Queensland to push on with criminalising coercive control despite questions over police culture

State government committed to introducing legislation by end of 2023 but police need ‘extensive training’, attorney general says

The Queensland attorney general says the state will not delay plans to criminalise coercive control, regardless of the findings of an ongoing commission of inquiry into police responses to domestic and family violence.

The inquiry has heard damning evidence about misogynistic, masculine and bullying cultures within the Queensland police service, which has heightened concerns that moves to introduce new laws outlawing coercive control could have unintended consequences for some women.

In particular, First Nations women and migrant women had raised concerns that new laws, in the hands of the same police service, would compound existing problems.

The attorney general, Shannon Fentiman, announced last year the state government would introduce legislation by the end of 2023 to make coercive control within domestic relationships a criminal offence.

The laws were recommended by the state’s women’s safety and justice taskforce, which first called for the commission of inquiry into “widespread cultural issues” within the QPS, based on concerns raised by dozens of women who shared their experiences.

The inquiry was always seen as a key part of a timeline towards criminalisation; it was designed to address concerns that a new law could have unintended consequences for women, given significant evidence about problematic police cultures, systemic issues related to domestic violence responses, and that police routinely misidentify victims.

The inquiry has sought more time to table its findings after evidence given by the commissioner, Katarina Carroll, sparked a flood of more than 200 new submissions. Guardian Australia understands the vast majority of these were negative about culture within the QPS.

The inquiry will now report back on 14 November instead of 4 October.

Fentiman told reporters on Monday the state was committed to its initial timeline for criminalisation, despite the delay to the inquiry and any potential findings.

“We are committed to following the timeline set out by the taskforce,” Fentiman said.

“Clearly we need extensive training for our first responders.

“I don’t want to pre-empt any findings of the commission of inquiry into police and how they’ve handled domestic and family violence matters, but quite clearly … some of the evidence that we’ve heard is there does need to be more training to support our first responders.

“The taskforce built that into the timeline when they suggested that we introduce the bill next year.”

On Monday, Fentiman announced that shield laws to protect journalists from revealing confidential sources would be extended to cover coercive hearings run by the state’s Crime and Corruption Commission.

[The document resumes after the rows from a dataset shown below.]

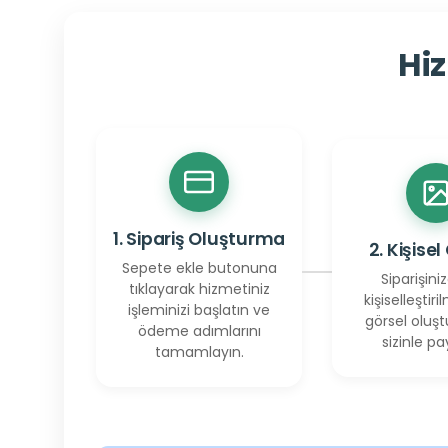
Hiz
1. Sipariş Oluşturma
2. Kişisel
Sepete ekle butonuna
Siparişiniz
tıklayarak hizmetiniz
kişiselleştiril
işleminizi başlatın ve
görsel oluşt
ödeme adımlarını
sizinle pay
tamamlayın.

Queensland will now begin consultations on new shield laws, which would likely be introduced early next year.

They would not be retrospective, meaning they would not apply to a situation involving a journalist, known as “witness F”, who has been threatened with prison for refusing to reveal a confidential source to the CCC.

Fentiman said the situation was complex and required consultation, but that the government was committed to ultimately broadening the scope of shield laws to cover the CCC.